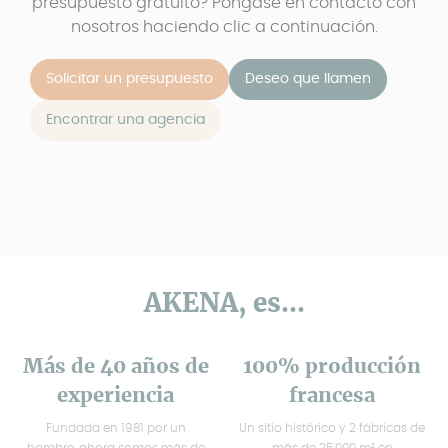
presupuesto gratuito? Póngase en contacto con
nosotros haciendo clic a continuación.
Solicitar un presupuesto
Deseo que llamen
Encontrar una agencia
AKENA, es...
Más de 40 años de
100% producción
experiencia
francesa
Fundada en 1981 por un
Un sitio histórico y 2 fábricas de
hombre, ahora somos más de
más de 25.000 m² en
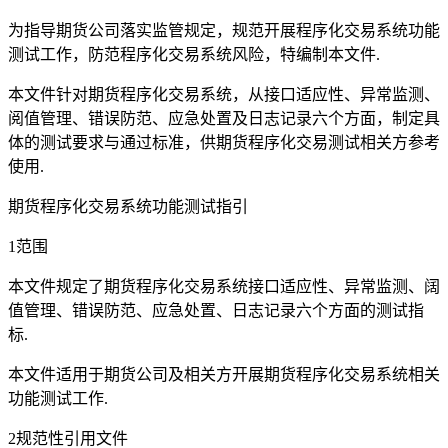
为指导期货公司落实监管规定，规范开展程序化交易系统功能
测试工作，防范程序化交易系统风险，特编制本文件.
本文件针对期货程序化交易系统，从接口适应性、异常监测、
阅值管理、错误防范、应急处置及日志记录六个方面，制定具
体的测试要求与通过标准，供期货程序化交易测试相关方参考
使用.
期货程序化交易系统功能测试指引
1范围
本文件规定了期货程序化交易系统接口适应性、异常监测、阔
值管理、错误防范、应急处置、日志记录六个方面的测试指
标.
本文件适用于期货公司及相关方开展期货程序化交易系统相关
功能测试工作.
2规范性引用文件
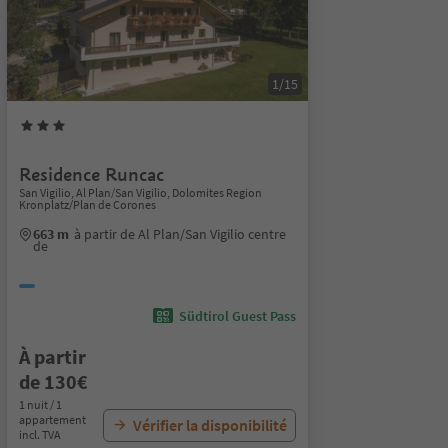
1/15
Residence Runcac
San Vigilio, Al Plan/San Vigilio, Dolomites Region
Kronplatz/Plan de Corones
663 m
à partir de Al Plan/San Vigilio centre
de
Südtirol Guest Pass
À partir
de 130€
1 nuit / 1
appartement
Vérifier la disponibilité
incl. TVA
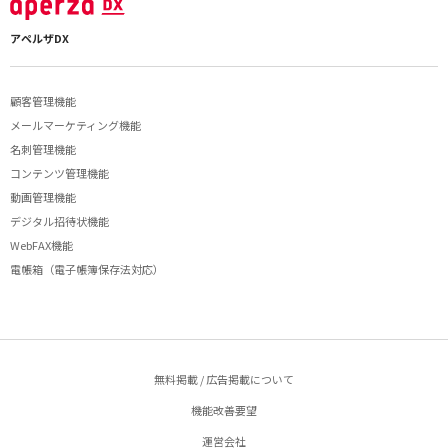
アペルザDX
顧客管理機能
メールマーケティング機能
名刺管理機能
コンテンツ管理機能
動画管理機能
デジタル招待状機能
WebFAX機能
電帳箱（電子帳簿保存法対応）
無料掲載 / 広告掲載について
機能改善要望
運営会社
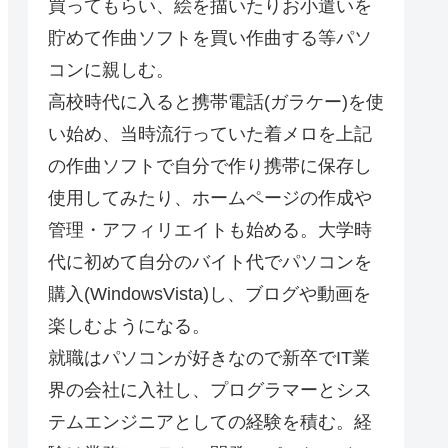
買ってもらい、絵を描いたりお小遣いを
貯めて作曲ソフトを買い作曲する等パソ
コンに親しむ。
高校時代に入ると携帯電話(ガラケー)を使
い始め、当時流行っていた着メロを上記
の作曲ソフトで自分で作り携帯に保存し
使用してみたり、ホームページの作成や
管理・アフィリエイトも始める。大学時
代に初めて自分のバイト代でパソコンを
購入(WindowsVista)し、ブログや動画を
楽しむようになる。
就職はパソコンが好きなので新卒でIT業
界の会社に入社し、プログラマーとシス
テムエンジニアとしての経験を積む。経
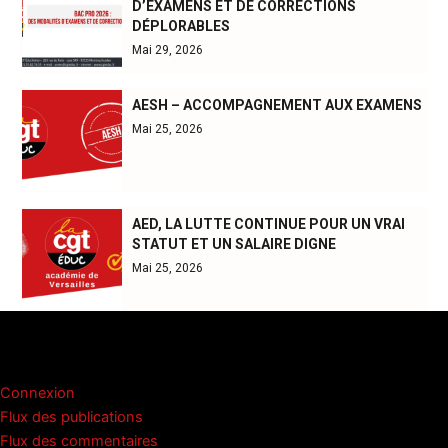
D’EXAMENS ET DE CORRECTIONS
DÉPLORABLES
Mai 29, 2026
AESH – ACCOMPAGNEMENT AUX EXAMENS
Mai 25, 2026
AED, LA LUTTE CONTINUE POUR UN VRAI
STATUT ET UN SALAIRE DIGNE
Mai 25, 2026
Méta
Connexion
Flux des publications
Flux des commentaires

⁂

In the data above, find the line containing "使用してみたり、ホームページの作成や"; from there, please write out each line through the end, exactly, with the pictures omitted.

* Result below:
使用してみたり、ホームページの作成や
管理・アフィリエイトも始める。大学時
代に初めて自分のバイト代でパソコンを
購入(WindowsVista)し、ブログや動画を
楽しむようになる。
就職はパソコンが好きなので新卒でIT業
界の会社に入社し、プログラマーとシス
テムエンジニアとしての経験を積む。経
D’EXAMENS ET DE CORRECTIONS
DÉPLORABLES
Mai 29, 2026
AESH – ACCOMPAGNEMENT AUX EXAMENS
Mai 25, 2026
AED, LA LUTTE CONTINUE POUR UN VRAI
STATUT ET UN SALAIRE DIGNE
Mai 25, 2026
Méta
Connexion
Flux des publications
Flux des commentaires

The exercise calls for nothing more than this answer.